You're probably wondering what this has to do with investing. My hunch is that it might be quite relevant.
You see, we are hard-wired to experience disgust. The facial expressions that express disgust in one culture are universally recognized in other cultures. And many of the things that disgust us also disgust people around the world: from feces to spoiled food.
It makes evolutionary sense. Memories of disgusting experiences keep us away from what is bad for us. Some of the earliest studies of single-trial learning in animals (i.e., learning that does not require repeated practice) tested memory for disgusting food. It appears that dogs and mice have their own versions of Ewwww!
What makes humans different is that they can attach disgust to social experiences, not just physical stimuli. That means that companies and their products can evoke the Ewwww! response. And that means that we have an interesting pairs trading strategy: short the Ewwww! stock and go long the correlated, acceptable company.
If I had listened to my kids and their friends, for example, I'd be short Wal-Mart ("Ewwww!") and long Target (see above).
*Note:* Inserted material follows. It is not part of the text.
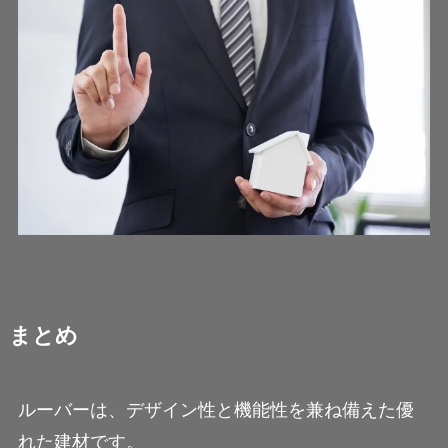
まとめ
ルーバーは、デザイン性と機能性を兼ね備えた優
れた建材です。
No one, but no one, among their peer group would be caught dead in Wal-Mart. But Target? Those Choxie candies are cute...and how about those flip-flops on sale?
Come to think of it, the Ewwww! factor would have long ago had me short the American autos ("Ewwww!") and long Toyota/Lexus.
And I'd have been short Dell ("Fire in my laptop??? Ewwww!") and long H-P.
The great thing about "Ewwww!" is that, because it's hard-wired, it doesn't turn around in a day, week, month, or even year. Sometimes it doesn't turn around ever.
I guess you could say the "Ewwww!" factor is the opposite of Warren Buffet's investment strategy. He would have you buy the companies you directly experience, understand, and really like. Trading by "Ewwww!" has you shorting what people absolutely can't stand and buying its favored alternative.
Just the other day, we stopped off at a local eatery known for its fresh fast food.
Earlier, we had passed a McDonald's, and I offered to stop. Daughter's verdict: "Ewwww!"
No longer cool to be part of the "fast food nation".
Another family trip, another investment idea percolating.